### [Assigned task]
All lines holding the word "expand" in the listing below need to be copied.

### [Dataset excerpts]

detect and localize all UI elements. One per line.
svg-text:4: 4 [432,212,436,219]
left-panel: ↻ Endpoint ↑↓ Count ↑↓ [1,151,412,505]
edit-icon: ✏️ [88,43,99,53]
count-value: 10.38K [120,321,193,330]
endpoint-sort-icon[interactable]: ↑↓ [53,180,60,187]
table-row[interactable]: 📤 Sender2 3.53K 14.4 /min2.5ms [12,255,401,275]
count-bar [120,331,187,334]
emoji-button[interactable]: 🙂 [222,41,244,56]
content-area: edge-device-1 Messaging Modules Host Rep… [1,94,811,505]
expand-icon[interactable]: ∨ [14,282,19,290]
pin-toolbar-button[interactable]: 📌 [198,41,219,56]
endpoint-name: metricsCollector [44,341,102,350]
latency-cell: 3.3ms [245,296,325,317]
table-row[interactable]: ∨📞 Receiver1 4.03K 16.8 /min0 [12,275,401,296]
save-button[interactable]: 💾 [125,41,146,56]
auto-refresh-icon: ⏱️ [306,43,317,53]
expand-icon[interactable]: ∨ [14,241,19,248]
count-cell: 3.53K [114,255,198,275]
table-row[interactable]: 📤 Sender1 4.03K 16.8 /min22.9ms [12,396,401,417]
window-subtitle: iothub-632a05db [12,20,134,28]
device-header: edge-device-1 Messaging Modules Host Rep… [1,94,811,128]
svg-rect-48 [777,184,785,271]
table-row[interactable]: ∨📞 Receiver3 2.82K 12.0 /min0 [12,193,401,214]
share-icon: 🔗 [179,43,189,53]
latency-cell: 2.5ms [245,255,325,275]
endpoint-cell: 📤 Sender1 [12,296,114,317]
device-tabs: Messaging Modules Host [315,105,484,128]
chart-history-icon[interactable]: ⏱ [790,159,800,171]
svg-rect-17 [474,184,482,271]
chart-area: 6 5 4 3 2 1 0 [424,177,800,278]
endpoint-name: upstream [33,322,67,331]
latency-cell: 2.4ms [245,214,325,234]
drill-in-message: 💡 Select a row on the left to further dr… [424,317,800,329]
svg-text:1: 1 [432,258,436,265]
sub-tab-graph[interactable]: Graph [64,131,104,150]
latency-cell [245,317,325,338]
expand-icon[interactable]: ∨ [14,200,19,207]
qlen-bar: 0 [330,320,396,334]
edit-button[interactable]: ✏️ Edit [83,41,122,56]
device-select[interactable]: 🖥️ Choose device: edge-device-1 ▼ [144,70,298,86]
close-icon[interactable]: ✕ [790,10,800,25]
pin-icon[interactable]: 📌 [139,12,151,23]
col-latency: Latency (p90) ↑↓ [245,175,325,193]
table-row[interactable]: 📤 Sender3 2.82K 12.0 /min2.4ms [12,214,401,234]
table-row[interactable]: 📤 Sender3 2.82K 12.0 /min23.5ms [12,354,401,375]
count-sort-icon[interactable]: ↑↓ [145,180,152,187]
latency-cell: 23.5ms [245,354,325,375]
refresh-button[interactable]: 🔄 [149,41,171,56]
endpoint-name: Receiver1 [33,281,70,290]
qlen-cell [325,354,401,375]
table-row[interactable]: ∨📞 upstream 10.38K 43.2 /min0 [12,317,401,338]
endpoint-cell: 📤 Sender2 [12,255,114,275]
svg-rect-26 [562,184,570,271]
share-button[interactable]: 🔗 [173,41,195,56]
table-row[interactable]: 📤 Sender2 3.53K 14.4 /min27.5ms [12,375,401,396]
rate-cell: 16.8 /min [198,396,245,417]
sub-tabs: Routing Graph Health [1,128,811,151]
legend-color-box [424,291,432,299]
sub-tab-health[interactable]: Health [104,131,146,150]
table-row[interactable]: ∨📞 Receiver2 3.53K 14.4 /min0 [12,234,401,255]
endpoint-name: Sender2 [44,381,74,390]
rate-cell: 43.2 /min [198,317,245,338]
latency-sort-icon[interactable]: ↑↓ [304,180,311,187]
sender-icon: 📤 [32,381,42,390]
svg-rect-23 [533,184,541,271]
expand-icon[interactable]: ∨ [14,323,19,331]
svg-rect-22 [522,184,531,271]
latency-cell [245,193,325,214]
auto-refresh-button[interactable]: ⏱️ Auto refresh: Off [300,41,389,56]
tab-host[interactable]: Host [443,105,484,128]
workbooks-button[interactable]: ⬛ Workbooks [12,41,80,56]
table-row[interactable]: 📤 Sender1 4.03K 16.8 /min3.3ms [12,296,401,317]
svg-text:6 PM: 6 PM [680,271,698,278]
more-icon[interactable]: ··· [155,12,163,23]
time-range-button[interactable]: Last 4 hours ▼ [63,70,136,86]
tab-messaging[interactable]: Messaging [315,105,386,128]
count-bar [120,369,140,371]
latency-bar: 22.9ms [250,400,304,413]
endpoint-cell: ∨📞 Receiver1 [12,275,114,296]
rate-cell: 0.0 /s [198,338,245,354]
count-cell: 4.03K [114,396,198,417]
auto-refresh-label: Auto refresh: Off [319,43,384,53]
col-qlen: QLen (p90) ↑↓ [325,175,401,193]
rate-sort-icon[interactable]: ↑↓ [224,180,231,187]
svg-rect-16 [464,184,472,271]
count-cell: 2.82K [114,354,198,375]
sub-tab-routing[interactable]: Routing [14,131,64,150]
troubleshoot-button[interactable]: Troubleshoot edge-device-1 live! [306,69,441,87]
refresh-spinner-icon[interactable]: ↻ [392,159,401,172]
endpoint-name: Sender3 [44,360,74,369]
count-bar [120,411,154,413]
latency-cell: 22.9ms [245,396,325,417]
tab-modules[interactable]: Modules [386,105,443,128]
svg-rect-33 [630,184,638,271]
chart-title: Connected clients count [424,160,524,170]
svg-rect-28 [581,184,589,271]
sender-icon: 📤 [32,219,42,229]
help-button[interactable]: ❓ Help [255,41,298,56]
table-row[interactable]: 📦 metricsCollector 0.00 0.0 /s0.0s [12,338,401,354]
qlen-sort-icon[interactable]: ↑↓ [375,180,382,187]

### [Answer to the problem]
expand-icon[interactable]: ∨ [14,282,19,290]
expand-icon[interactable]: ∨ [14,241,19,248]
expand-icon[interactable]: ∨ [14,200,19,207]
expand-icon[interactable]: ∨ [14,323,19,331]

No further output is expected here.